Dr. Katharina Maisel obtained her BSE in Materials Science and Engineering from the University of Michigan and PhD in Biomedical Engineering from Johns Hopkins University. She completed her postdoctoral training at the University of Chicago in lymphatic and respiratory immunobiology prior to joining the Fischell Department of Bioengineering at the University of Maryland as faculty in 2019. The Mucosal Associated Immune System Engineering and Lymphatics (MAISEL) Lab’s research integrates materials science, immunology, mucosal barrier physiology, and drug delivery to design nanoparticles to take advantage of and study the interface between biological barriers, particularly the lymphatics, interstitial tissue, and mucosal surfaces, and nanoparticles.
Dr. Katharina Maisel has won a number of awards, including NSF GRFP and NIH F32 fellowships as a trainee, the American Lung Association Dalsemer Award, LAM Foundation Career Development Award, NSF CAREER Award, and NIH NIGMS Maximizing Investigator Research Award.
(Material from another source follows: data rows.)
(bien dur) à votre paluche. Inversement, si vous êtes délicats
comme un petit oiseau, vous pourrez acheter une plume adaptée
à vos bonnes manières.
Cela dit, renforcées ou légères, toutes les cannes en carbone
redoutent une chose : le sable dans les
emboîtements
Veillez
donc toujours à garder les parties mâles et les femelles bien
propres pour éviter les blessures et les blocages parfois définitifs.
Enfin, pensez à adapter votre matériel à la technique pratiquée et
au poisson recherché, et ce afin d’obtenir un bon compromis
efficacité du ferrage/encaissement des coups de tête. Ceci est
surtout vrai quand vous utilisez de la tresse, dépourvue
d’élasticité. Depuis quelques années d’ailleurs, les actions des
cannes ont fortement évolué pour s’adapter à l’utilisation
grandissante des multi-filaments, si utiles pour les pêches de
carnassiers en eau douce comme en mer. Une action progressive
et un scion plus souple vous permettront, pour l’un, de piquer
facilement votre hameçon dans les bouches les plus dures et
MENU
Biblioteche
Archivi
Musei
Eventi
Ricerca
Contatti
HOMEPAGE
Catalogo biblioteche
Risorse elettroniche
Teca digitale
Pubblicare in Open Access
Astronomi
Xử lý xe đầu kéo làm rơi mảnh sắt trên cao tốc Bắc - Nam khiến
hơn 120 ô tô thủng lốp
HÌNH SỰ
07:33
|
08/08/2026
Her work has led to numerous high-impact publications, particularly in the field of drug delivery and mucosal and lymphatic immunoengineering, and several patents.
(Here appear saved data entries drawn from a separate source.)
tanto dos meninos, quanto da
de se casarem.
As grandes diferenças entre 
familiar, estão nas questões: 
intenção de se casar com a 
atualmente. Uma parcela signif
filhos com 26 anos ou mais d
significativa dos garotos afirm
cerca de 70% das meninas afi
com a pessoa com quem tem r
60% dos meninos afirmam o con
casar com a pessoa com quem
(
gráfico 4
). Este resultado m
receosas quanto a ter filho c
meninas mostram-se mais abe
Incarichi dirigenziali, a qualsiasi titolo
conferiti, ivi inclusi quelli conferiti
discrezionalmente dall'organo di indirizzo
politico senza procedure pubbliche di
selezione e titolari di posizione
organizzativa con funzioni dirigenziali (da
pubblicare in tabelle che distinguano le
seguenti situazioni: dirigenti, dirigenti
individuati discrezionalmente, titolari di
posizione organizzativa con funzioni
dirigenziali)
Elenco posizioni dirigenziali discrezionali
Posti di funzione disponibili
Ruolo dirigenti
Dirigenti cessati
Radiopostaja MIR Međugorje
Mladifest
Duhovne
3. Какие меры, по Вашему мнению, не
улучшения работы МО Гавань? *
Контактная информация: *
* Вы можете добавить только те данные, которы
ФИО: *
Find out more about Katharina’s research on her webpage
Follow Katharina on Twitter @MaiselLab
Read Katharina’s Emerging Investigator article, ‘Multiple particle tracking (MPT) using PEGylated nanoparticles reveals heterogeneity within murine lymph nodes and between lymph nodes at different locations’ DOI: 10.1039/D2BM00816E
Check out our interview with Katharina below:
1. How do you feel about Biomaterials Science as a place to publish research on this topic?.
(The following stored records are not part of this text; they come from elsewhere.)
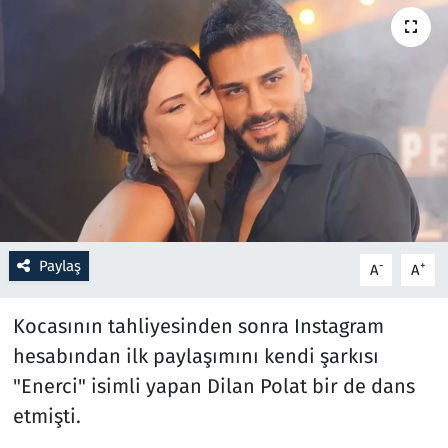
Resmi İlanlar
Rüya Tabirleri
Sağlık
Savunma Sanayi
Seçim 2023
Paylaş
-
+
A
A
Spor
Kocasının tahliyesinden sonra Instagram
Teknoloji ve Bilim
hesabından ilk paylaşımını kendi şarkısı
"Enerci" isimli yapan Dilan Polat bir de dans
Televizyon
etmişti.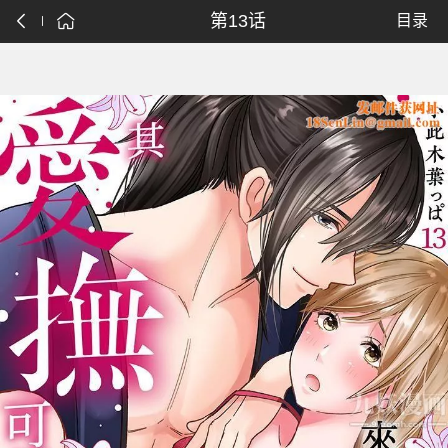
第13话
目录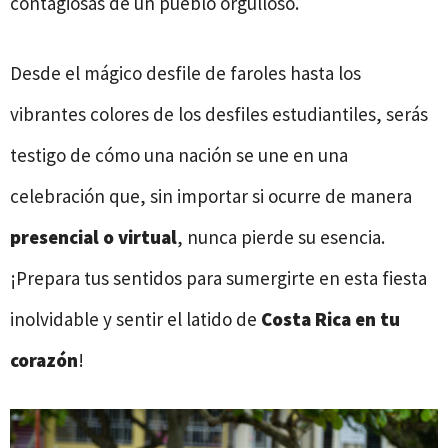
contagiosas de un pueblo orgulloso.
Desde el mágico desfile de faroles hasta los
vibrantes colores de los desfiles estudiantiles, serás
testigo de cómo una nación se une en una
celebración que, sin importar si ocurre de manera
presencial o virtual
, nunca pierde su esencia.
¡Prepara tus sentidos para sumergirte en esta fiesta
inolvidable y sentir el latido de
Costa Rica en tu
corazón
!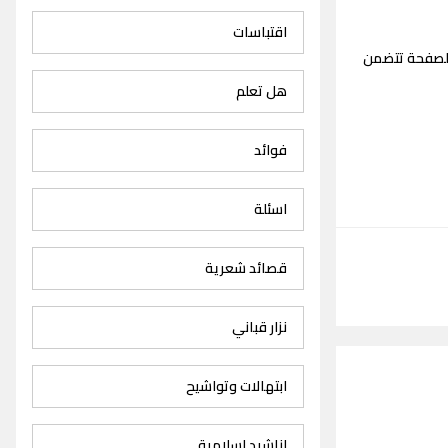
اقتباسات
لصفحة تتضمن
هل تعلم
فوائد
اسئلة
قصائد شعرية
نزار قباني
ابتهالات وتواشيح
اناشيد اسلامية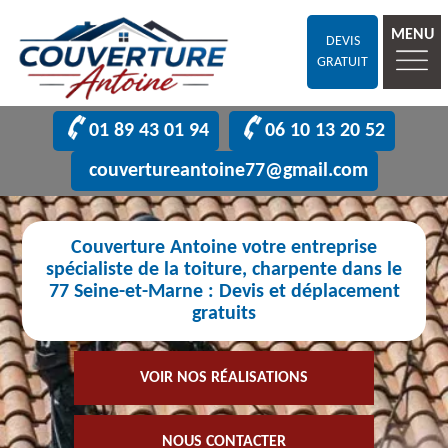
MENU
DEVIS
GRATUIT
01 89 43 01 94
06 10 13 20 52
couvertureantoine77@gmail.com
Couverture Antoine votre entreprise
spécialiste de la toiture, charpente dans le
77 Seine-et-Marne : Devis et déplacement
gratuits
VOIR NOS RÉALISATIONS
NOUS CONTACTER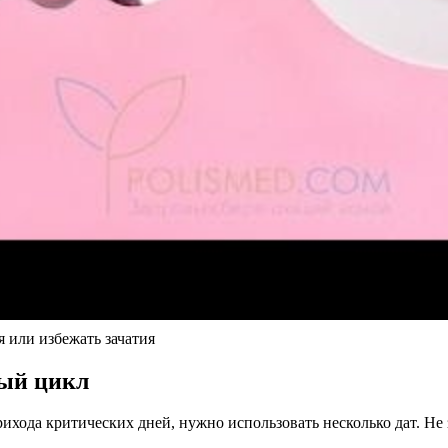
я или избежать зачатия
ный цикл
рихода критических дней, нужно использовать несколько дат. Не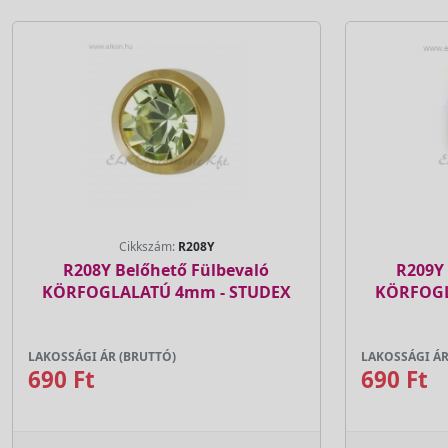
Cikkszám:
R208Y
R208Y Belőhető Fülbevaló
R209Y 
KÖRFOGLALATÚ 4mm - STUDEX
KÖRFOGL
LAKOSSÁGI ÁR (BRUTTÓ)
LAKOSSÁGI ÁR
690 Ft
690 Ft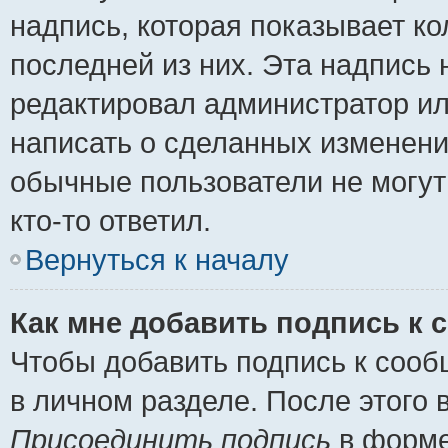
надпись, которая показывает ко
последней из них. Эта надпись
редактировал администратор ил
написать о сделанных изменени
обычные пользователи не могут
кто-то ответил.
Вернуться к началу
Как мне добавить подпись к
Чтобы добавить подпись к сооб
в личном разделе. После этого
Присоединить подпись
в форме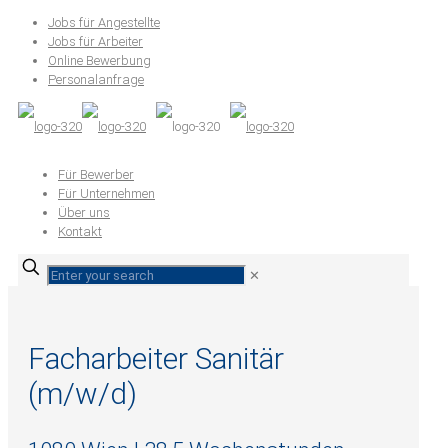
Jobs für Angestellte
Jobs für Arbeiter
Online Bewerbung
Personalanfrage
Für Bewerber
Für Unternehmen
Über uns
Kontakt
✕
Facharbeiter Sanitär
(m/w/d)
I believe that Biomaterials Science is a great place to publish work that lies at the interface of biology and materials science, such as our work on designing nanoparticles that effectively cross lymph node interstitial tissue for studying interstitial tissue spaces and microrheology of immune organs.
2. What aspect of your work are you most excited about at the moment and what do you find most challenging about your research?
We have had some interesting findings on how material properties like surface chemistry affect nanoparticle transport through biological barriers and suspect that some of this may be related to the protein corona that forms on any nanoparticle that is submerged into a solution containing proteins. It’s amazing how little we still know about how material properties affect the protein corona and how that in turn affects nanoparticle functions. We’re really excited to make some headway in this area and contribute to the growing body of work on protein corona and nanoparticle-biological material interactions particularly in the context of immunity.
3. In your opinion, what are the most important questions to be asked/answered in this field of research?
There are a lot of important questions out there and I like to focus on ones that have not been asked (or not asked enough). We have made so many different materials already but don’t always fully understand how they interact with biological systems. The best example is the use of poylethylene glycol as a ‘stealth’ agent for many years, until more recent discoveries showed that your body can actually develop anti-PEG antibodies. Honing in on how different materials interact with the biological environment and in particular the immune system is a key area of focus in my research group.
4. Can you share one piece of career-related advice or wisdom with other early career scientists?
Do what you love and try to find the right environment for you. Every job has its ups and downs so having a support network and environment that will bring out your best, provide the strength you need at times, and do the work you enjoy most can make all the difference in being both successful and actually enjoying life while you’re growing in your career.